Artificial Intelligence Chatbots and Personal Data Protection
The Personal Data Protection Authority (“Authority”) published an Information Note on Chatbots (Example: ChatGPT) (“Information Note”) on its official website on November 8, 2024.
Preamble
AI-powered chatbots are defined as software that can simulate human conversations to communicate with end users. Chatbots like ChatGPT, Siri, Alexa and Gemini provide quick solutions in various fields such as customer support, information retrieval, content creation, coding and translation. However, these systems pose significant risks to personal data security due to their need to process large amounts of data to achieve high performance.
Definition and Operation of Chatbots
Chatbots utilize natural language processing (NLP) technology, along with sub-technologies such as natural language understanding (NLU) and natural language generation (NLG), to understand and execute directives provided by users. Users communicate with these systems through voice or text-based methods. The nature of the services offered by chatbots may vary depending on their intended purpose and application.
Processing of Personal Data
AI-powered chatbots can process various personal data such as users’ names, contact details, social media accounts, and IP addresses for the following purposes:
- Providing, managing, and improving services
- Enhancing the user experience
- Ensuring the security of information technology systems
- Fulfilling legal obligations
- Protecting the legitimate interests of data controllers
Transparency is crucial for personal data security in chatbots. According to the Information Note, users must be clearly informed before their data is collected about how and for what purposes their data will be used, with whom it will be shared, and how long it will be retained. This is a critical step in increasing users’ control over their personal data.

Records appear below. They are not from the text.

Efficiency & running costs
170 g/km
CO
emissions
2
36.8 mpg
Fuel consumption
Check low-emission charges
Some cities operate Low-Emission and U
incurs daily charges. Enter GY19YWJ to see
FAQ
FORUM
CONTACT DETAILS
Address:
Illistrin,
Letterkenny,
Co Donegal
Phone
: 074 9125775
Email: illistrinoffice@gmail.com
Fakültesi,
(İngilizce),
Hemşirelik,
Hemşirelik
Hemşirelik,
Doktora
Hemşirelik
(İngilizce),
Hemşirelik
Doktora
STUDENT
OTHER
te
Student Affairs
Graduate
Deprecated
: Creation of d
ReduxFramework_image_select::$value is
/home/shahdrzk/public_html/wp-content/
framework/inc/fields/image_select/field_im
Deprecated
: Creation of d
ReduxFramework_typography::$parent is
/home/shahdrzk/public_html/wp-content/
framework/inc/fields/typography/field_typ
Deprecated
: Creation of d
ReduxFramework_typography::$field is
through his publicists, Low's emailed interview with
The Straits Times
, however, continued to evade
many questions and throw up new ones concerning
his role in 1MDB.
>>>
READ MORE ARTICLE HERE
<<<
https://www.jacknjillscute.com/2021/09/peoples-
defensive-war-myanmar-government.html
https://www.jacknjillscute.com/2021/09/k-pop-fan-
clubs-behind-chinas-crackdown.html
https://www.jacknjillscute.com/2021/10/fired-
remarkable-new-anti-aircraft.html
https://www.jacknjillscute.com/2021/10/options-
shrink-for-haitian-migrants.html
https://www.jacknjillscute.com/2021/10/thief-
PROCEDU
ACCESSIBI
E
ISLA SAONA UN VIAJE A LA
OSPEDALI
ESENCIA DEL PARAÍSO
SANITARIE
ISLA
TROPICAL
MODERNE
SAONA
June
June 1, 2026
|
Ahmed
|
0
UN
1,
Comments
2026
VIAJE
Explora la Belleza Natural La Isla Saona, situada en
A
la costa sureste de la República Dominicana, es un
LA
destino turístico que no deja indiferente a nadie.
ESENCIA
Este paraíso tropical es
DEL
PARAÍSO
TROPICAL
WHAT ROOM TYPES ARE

Considering that chatbots may be used by underage persons, it is necessary to implement age verification mechanisms and take proactive measures to prevent potential negative experiences.
Data Security and Legal Compliance
During the development of chatbots, the following considerations should be taken into account:
- Risk Assessment: Risks should be analysed before personal data is processed.
- Accountability Principle: Applications should be designed and implemented in accordance with the accountability principle.
- Lawful Data Processing: The processing of personal data should be based on the general principles and legal grounds outlined in the Personal Data Protection Law. The legal basis for the processed data should be explicitly stated.
- Disclosure Obligation: Under Article 10 of the Personal Data Protection Law, data controllers must perform their obligation to inform users during the collection of data.
- Technical and Administrative Measures: Necessary technical and administrative measures should be taken to ensure data security, compliance with international standards should be ensured, and relevant certifications should be obtained.
Conclusion
Artificial intelligence-powered chatbots provide significant convenience in addressing user needs, but they also require compliance with legal regulations regarding data processing and the assurance of data security. Developers, manufacturers, and service providers should prioritize the protection of personal data by adhering to the recommendations outlined in the Information Note and act in accordance with the relevant legislation. This approach will not only enhance user trust but also ensure legal compliance.